Second, if we consider the election results in Sartorian terms, the party system of Cyprus seems to resemble the polarized pluralism model. For a second time in its history, the Cypriot parliament houses eight parties compared to only six previously; this has significant implications both for the internal working of the parliament and for the relations between the legislature and the President. In this regard, co-operation and alliances between the parties will become more complicated than ever before, which will definitely affect the President’s ability to pass legislation. In turn, this will affect coalition building with regard to the forthcoming presidential elections.
Third, the elections also reveal a shift in the Cyprus party system’s ideological centre of gravity: the centre-right, albeit more fragmented now, has increased its vote share at the expense of the centre-left.

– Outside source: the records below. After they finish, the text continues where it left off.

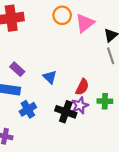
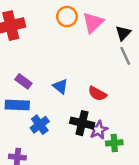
red semicircle: (82, 87) -> (97, 94), turned 98
green cross: (105, 101) -> (114, 143), moved
purple star: (80, 105) -> (98, 130), moved

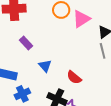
purple rectangle: (23, 81) -> (26, 43), moved

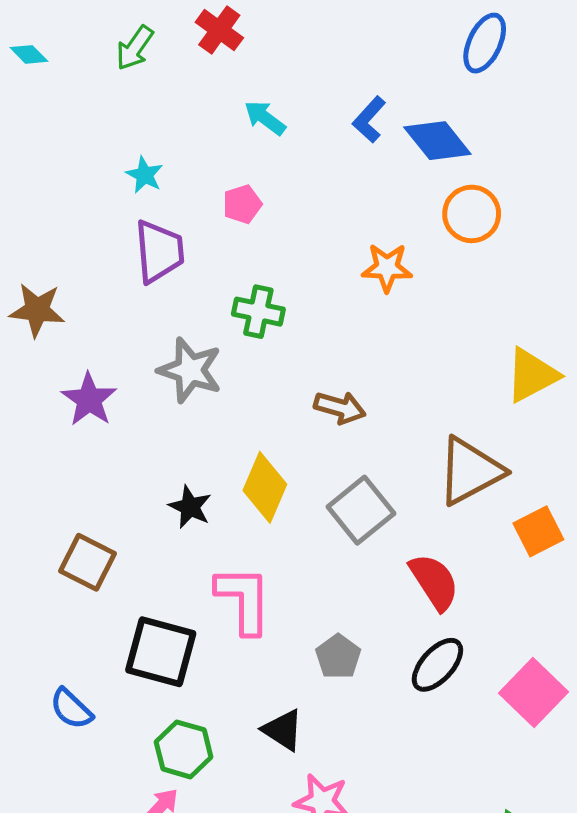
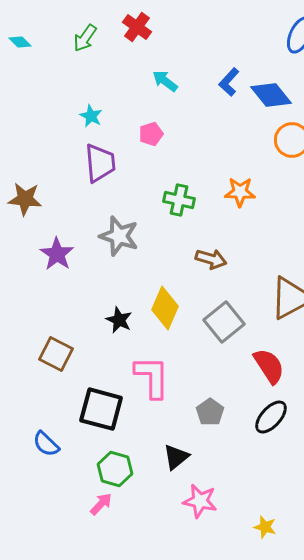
orange star: (387, 268) -> (240, 192), moved
green cross: (258, 312) -> (179, 200), moved
black triangle: (283, 730) -> (176, 457), turned 48

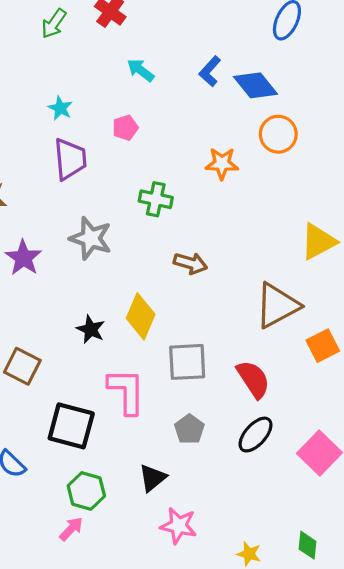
orange star: (240, 192) -> (222, 163), moved
gray square: (224, 322) -> (187, 362), moved, turned 36

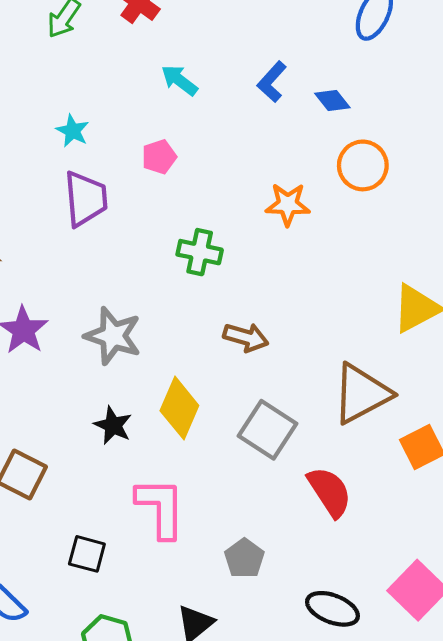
blue diamond: (255, 85) -> (332, 100), size x0.6
gray star: (91, 238) -> (113, 336), moved
gray square: (187, 362) -> (267, 430), moved, turned 36
black square: (71, 426) -> (87, 554), size x0.6
black ellipse: (255, 435) -> (332, 609), moved, turned 69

In 2011 the centre-left represented by AKEL, EDEK and the Greens polled approximately 44%, whereas in 2016 their overall share dropped to approximately 37%. The right and centre-right (including the extreme right), represented by DISY, DIKO, Citizens Alliance, Solidarity and ELAM, rose from 51% to approximately 60%. This could be related to, and could also explain, as many scholars argue, the inability of the (centre) left to provide feasible alternatives for overcoming the huge economic crisis, which reinforces conservative reactions among the electorates.
Fourth, the strength of bipolarism has declined considerably. Although AKEL and DISY still commanded more than half of the votes, together their vote total 56.36%, down from 66.95% in 2011. Moreover, these two parties together now have 34 deputies compared to 39 in the last elections. These losses represent the price they paid for holding the executive in this turbulent period, which saw both parties failing to meet the expectations of their constituencies. This decrease combined with the increased vote share for smaller and new parties verifies the trend shown in other recent elections, that is: that Cyprus has entered an era of increased fluidity. Nevertheless, the new parties’ breakthrough does not prove their endurance, which must be tested in consecutive elections.
Fifth, these elections are the first in which an extreme, ultra-nationalist, right-wing party garnered enough votes to win seats in the House of Representatives. ELAM, the sister party of the Greece’s Golden Dawn, tripled its vote share to elect two MPs. Their presence in parliament offers them an institutional/legitimate channel to air their (populist) views, while their anticipated marginalization by other parties will probably act as a public signifier of their fake ‘anti-systemeness’. In turn, this could help them fuel their propaganda and consequently their electoral fortunes, especially amidst the ongoing negotiations for a possible solution to the Cyprus problem. However, their mere participation in the parliament is also an expression of their incorporation in the political system and their acceptance of the political rules.
Sixth, the number of female MPs increased in these elections from 7 to 10 (it would have been 11 but E. Theocharous, the leader of Solidarity and an MEP, opted to stay in the European Parliament). This is definitely a positive development in a country where civic and equal gender rights tend to be respected on paper but not in actuality.
Finally, the two big parties’ decision to increase the electoral threshold to their benefit not only failed but even backfired. Many analysts now say that this act has created a reverse dynamic against the big parties and actually helped the smaller parties gain seats in the House.
Yiannos Katsourides teaches in the Department of Social and Political Sciences at the University of Cyprus.